Hoofdstuk 22

40 3 3
                                    

'Dane Dicorus,' sprak ik zacht, terwijl ik dichterbij kwam. Hij draaide zich direct om toen hij mijn stem hoorde en zijn gezicht stond somber en verslagen. 'Leuk om je te leren kennen.' Ik glimlachte naar hem en liep naar de bank toe. Daar nam ik plaats en keek ik naar de jongen voor me. De prins voor me. 'Moet ik nu gaan buigen?'

Voor het eerst sinds de ontmoeting met mijn vader kreeg Dane weer een kleine glimlach op zijn gezicht. Hij wendde zijn blik van me af en staarde weer naar buiten. 'Dat stadium zijn we ondertussen al lang voorbij,' sprak hij zacht. 'Hoewel ik me al tijdens onze eerste ontmoeting afvroeg wat er was misgegaan in jouw opvoeding.'

Ik lachte hardop. Al de hele tijd had ik me druk gemaakt om wat er nu zou gebeuren. Of Dane zich terug zou trekken of anders zou gedragen, maar er waren geen aanwijzingen te vinden dat dat zou gebeuren. Wel somberheid, veel meer somberheid dan ik prettig vond. 'Het spijt me dat ik je in gevaar heb gebracht Dane. Ik had geen idee.' Hoe moest ik ook? De prins en zijn moeder waren overleden in een ongeluk jaren geleden. Tenminste, dat was wat ze ons hadden verteld.

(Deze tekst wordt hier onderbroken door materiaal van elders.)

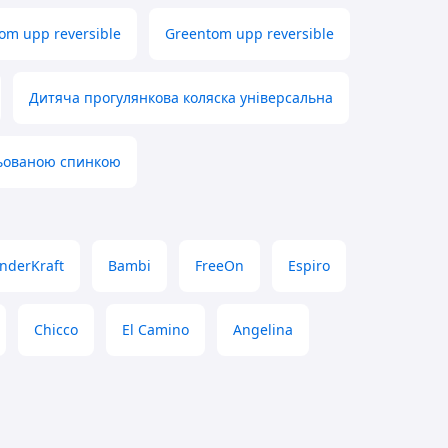
om upp reversible
Greentom upp reversible
Дитяча прогулянкова коляска універсальна
льованою спинкою
inderKraft
Bambi
FreeOn
Espiro
Chicco
El Camino
Angelina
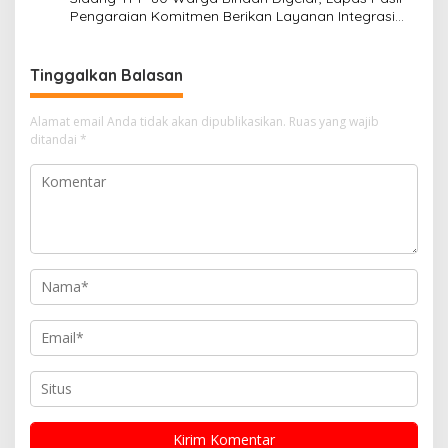
Pengaraian Komitmen Berikan Layanan Integrasi
Transparan dan Gratis
Tinggalkan Balasan
Alamat email Anda tidak akan dipublikasikan.
Ruas yang wajib
ditandai
*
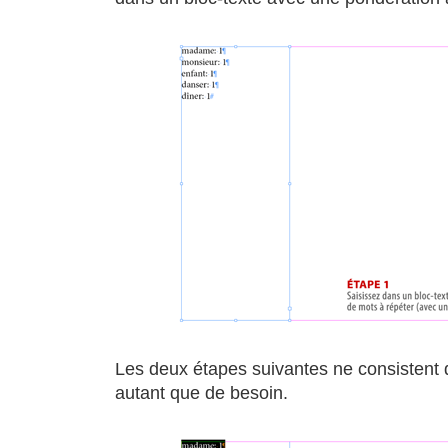
Les deux étapes suivantes ne consistent q
autant que de besoin.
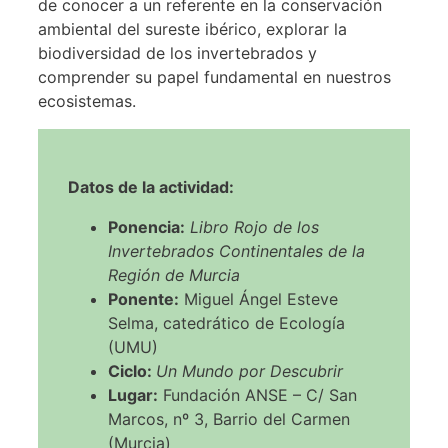
de conocer a un referente en la conservación
ambiental del sureste ibérico, explorar la
biodiversidad de los invertebrados y
comprender su papel fundamental en nuestros
ecosistemas.
Datos de la actividad:
Ponencia:
Libro Rojo de los
Invertebrados Continentales de la
Región de Murcia
Ponente:
Miguel Ángel Esteve
Selma, catedrático de Ecología
(UMU)
Ciclo:
Un Mundo por Descubrir
Lugar:
Fundación ANSE – C/ San
Marcos, nº 3, Barrio del Carmen
(Murcia)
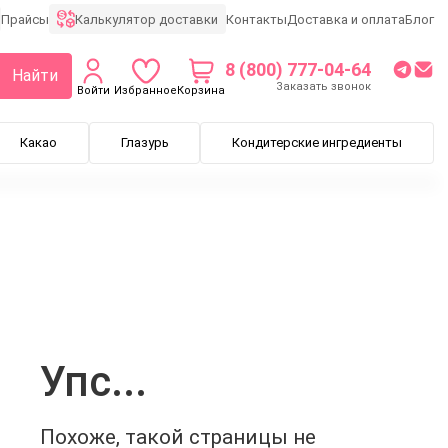
Калькулятор доставки
Прайсы
Контакты
Доставка и оплата
Блог
8 (800) 777-04-64
Найти
Заказать звонок
Войти
Избранное
Корзина
Какао
Глазурь
Кондитерские ингредиенты
Упс...
Похоже, такой страницы не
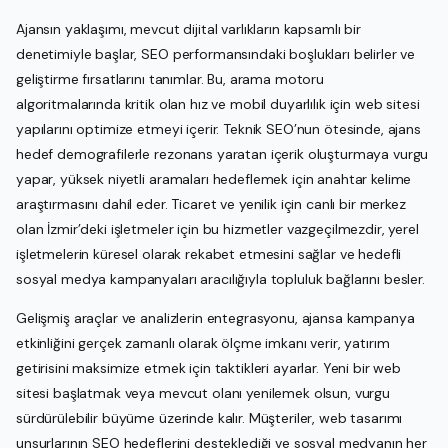
Ajansın yaklaşımı, mevcut dijital varlıkların kapsamlı bir
denetimiyle başlar, SEO performansındaki boşlukları belirler ve
geliştirme fırsatlarını tanımlar. Bu, arama motoru
algoritmalarında kritik olan hız ve mobil duyarlılık için web sitesi
yapılarını optimize etmeyi içerir. Teknik SEO’nun ötesinde, ajans
hedef demografilerle rezonans yaratan içerik oluşturmaya vurgu
yapar, yüksek niyetli aramaları hedeflemek için anahtar kelime
araştırmasını dahil eder. Ticaret ve yenilik için canlı bir merkez
olan İzmir’deki işletmeler için bu hizmetler vazgeçilmezdir, yerel
işletmelerin küresel olarak rekabet etmesini sağlar ve hedefli
sosyal medya kampanyaları aracılığıyla topluluk bağlarını besler.
Gelişmiş araçlar ve analizlerin entegrasyonu, ajansa kampanya
etkinliğini gerçek zamanlı olarak ölçme imkanı verir, yatırım
getirisini maksimize etmek için taktikleri ayarlar. Yeni bir web
sitesi başlatmak veya mevcut olanı yenilemek olsun, vurgu
sürdürülebilir büyüme üzerinde kalır. Müşteriler, web tasarımı
unsurlarının SEO hedeflerini desteklediği ve sosyal medyanın her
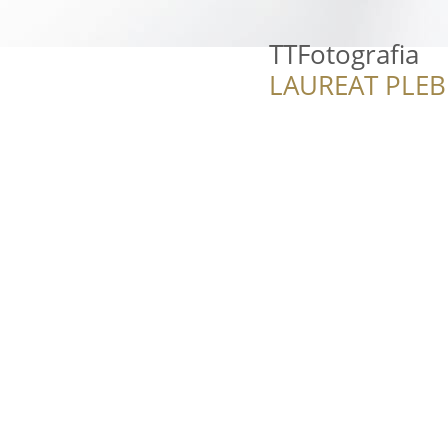
TTFotografia
LAUREAT PLEB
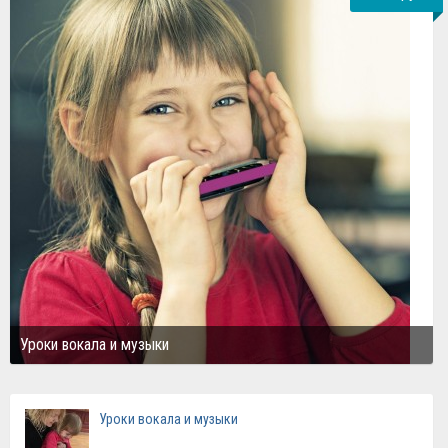
Уроки вокала и музыки
Уроки вокала и музыки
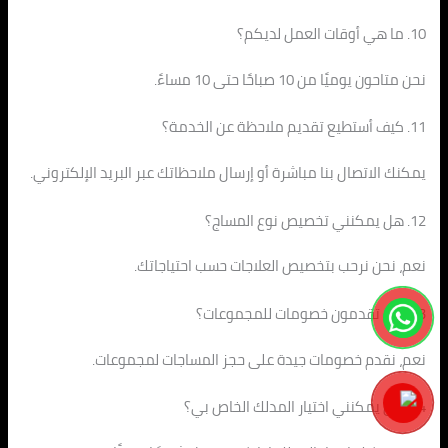
10. ما هي أوقات العمل لديكم؟
نحن متاحون يوميًا من 10 صباحًا حتى 10 مساءً.
11. كيف أستطيع تقديم ملاحظة عن الخدمة؟
يمكنك الاتصال بنا مباشرة أو إرسال ملاحظاتك عبر البريد الإلكتروني.
12. هل يمكنني تخصيص نوع المساج؟
نعم، نحن نرحب بتخصيص العلاجات حسب احتياجاتك.
13. هل تقدمون خصومات للمجموعات؟
نعم، نقدم خصومات جيدة على حجز المساجات لمجموعات.
14. هل يمكنني اختيار المدلك الخاص بي؟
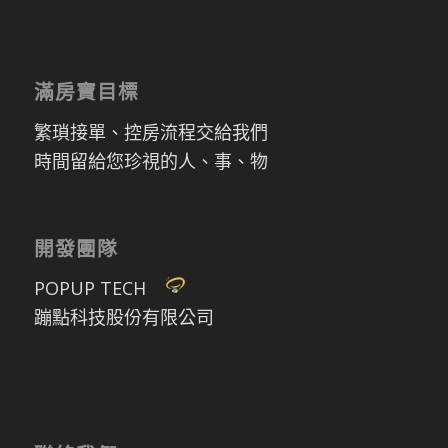
滿房寶目標
繁瑣接單、控房流程交給我們
時間留給您珍視的人、事、物
開發團隊
POPUP TECH
蹦點科技股份有限公司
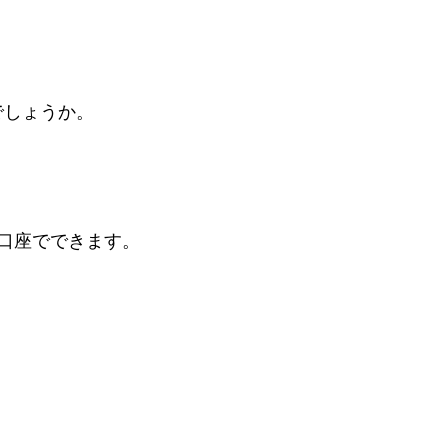
でしょうか。
レ口座でできます。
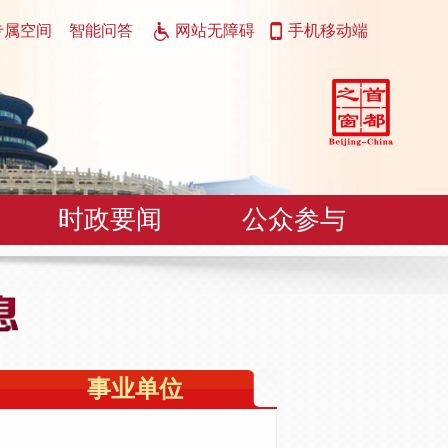
专属空间
智能问答
网站无障碍
手机移动端
时政要闻
公众参与
事业单位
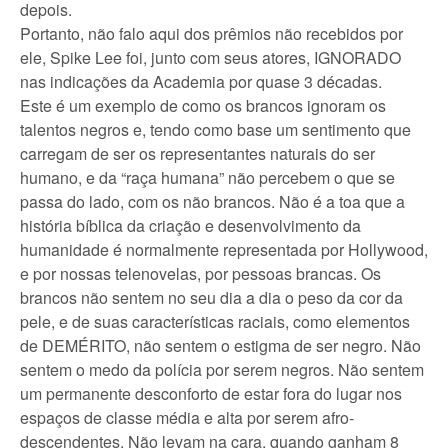
depois.
Portanto, não falo aqui dos prêmios não recebidos por
ele, Spike Lee foi, junto com seus atores, IGNORADO
nas indicações da Academia por quase 3 décadas.
Este é um exemplo de como os brancos ignoram os
talentos negros e, tendo como base um sentimento que
carregam de ser os representantes naturais do ser
humano, e da “raça humana” não percebem o que se
passa do lado, com os não brancos. Não é a toa que a
história bíblica da criação e desenvolvimento da
humanidade é normalmente representada por Hollywood,
e por nossas telenovelas, por pessoas brancas. Os
brancos não sentem no seu dia a dia o peso da cor da
pele, e de suas características raciais, como elementos
de DEMÉRITO, não sentem o estigma de ser negro. Não
sentem o medo da polícia por serem negros. Não sentem
um permanente desconforto de estar fora do lugar nos
espaços de classe média e alta por serem afro-
descendentes. Não levam na cara, quando ganham 8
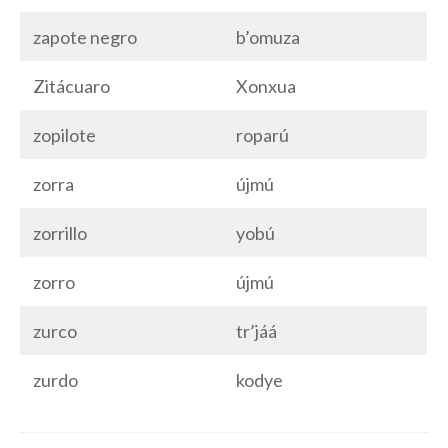
zapote negro
b’omuza
Zitácuaro
Xonxua
zopilote
roparú
zorra
újmú
zorrillo
yobú
zorro
újmú
zurco
tr’jáá
zurdo
kodye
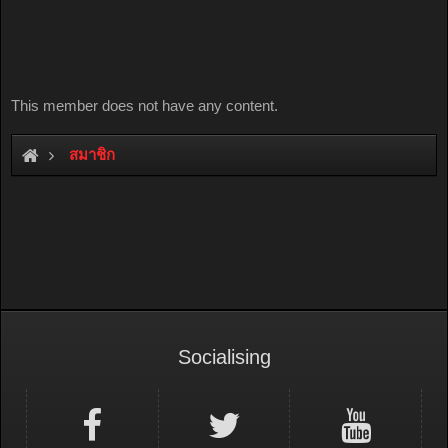
This member does not have any content.
สมาชิก
Socialising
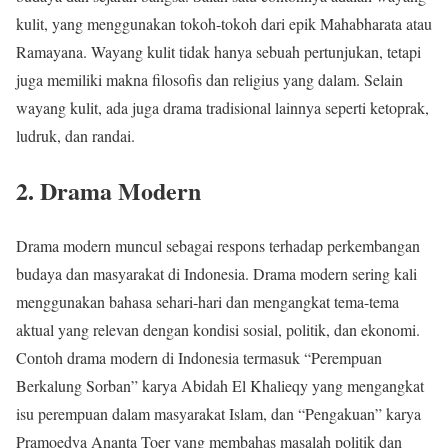
kulit, yang menggunakan tokoh-tokoh dari epik Mahabharata atau
Ramayana. Wayang kulit tidak hanya sebuah pertunjukan, tetapi
juga memiliki makna filosofis dan religius yang dalam. Selain
wayang kulit, ada juga drama tradisional lainnya seperti ketoprak,
ludruk, dan randai.
2. Drama Modern
Drama modern muncul sebagai respons terhadap perkembangan
budaya dan masyarakat di Indonesia. Drama modern sering kali
menggunakan bahasa sehari-hari dan mengangkat tema-tema
aktual yang relevan dengan kondisi sosial, politik, dan ekonomi.
Contoh drama modern di Indonesia termasuk “Perempuan
Berkalung Sorban” karya Abidah El Khalieqy yang mengangkat
isu perempuan dalam masyarakat Islam, dan “Pengakuan” karya
Pramoedya Ananta Toer yang membahas masalah politik dan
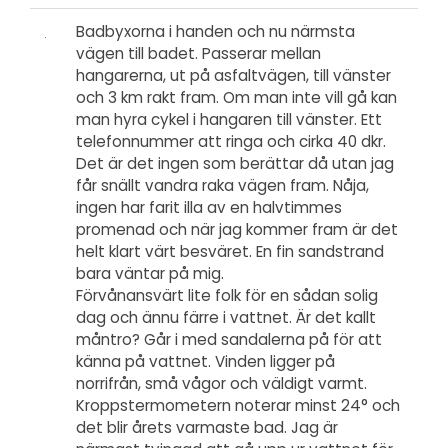
Badbyxorna i handen och nu närmsta
vägen till badet. Passerar mellan
hangarerna, ut på asfaltvägen, till vänster
och 3 km rakt fram. Om man inte vill gå kan
man hyra cykel i hangaren till vänster. Ett
telefonnummer att ringa och cirka 40 dkr.
Det är det ingen som berättar då utan jag
får snällt vandra raka vägen fram. Nåja,
ingen har farit illa av en halvtimmes
promenad och när jag kommer fram är det
helt klart värt besväret. En fin sandstrand
bara väntar på mig.
Förvånansvärt lite folk för en sådan solig
dag och ännu färre i vattnet. Är det kallt
måntro? Går i med sandalerna på för att
känna på vattnet. Vinden ligger på
norrifrån, små vågor och väldigt varmt.
Kroppstermometern noterar minst 24° och
det blir årets varmaste bad. Jag är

Dane zuchtte. 'Ik wist waar ik aan begon Nova. Iedere stap die ik heb gezet in mijn leven is eerst zorgvuldig afgewogen. Ik wist de risico's die onze samenwerking met zich mee zou brengen en ik was bereid om die te nemen.' Hij had een gouden balletje in zijn hand en tolde het rond. Pas toen ik beter keek wist ik dat ik deze had gemaakt tijdens een van onze trainingen. Hij had hem bewaard. Mijn hart smolt.

'Het spijt me wat ik tegen je gezegd heb,' voegde ik toe. Ik had van zo veel dingen spijt. Als ik dit eerder had geweten... Wellicht was alles dan anders geweest. Een deel van mezelf begreep ook waarom hij het me niet eerder had verteld. Het voelde als een grote verandering. 'Dat mensen met macht deze altijd moeten gebruiken. Ik begrijp dat jij dat niet doet.'

Hij draaide zich naar mij om en trok zijn ogen los van het raam en het uitzicht achter ons. De stilte verzwolg me en ik had er veel voor over om terug te zijn bij Selene en Cal. Hun veilige groepje. Mijn veilige groepje?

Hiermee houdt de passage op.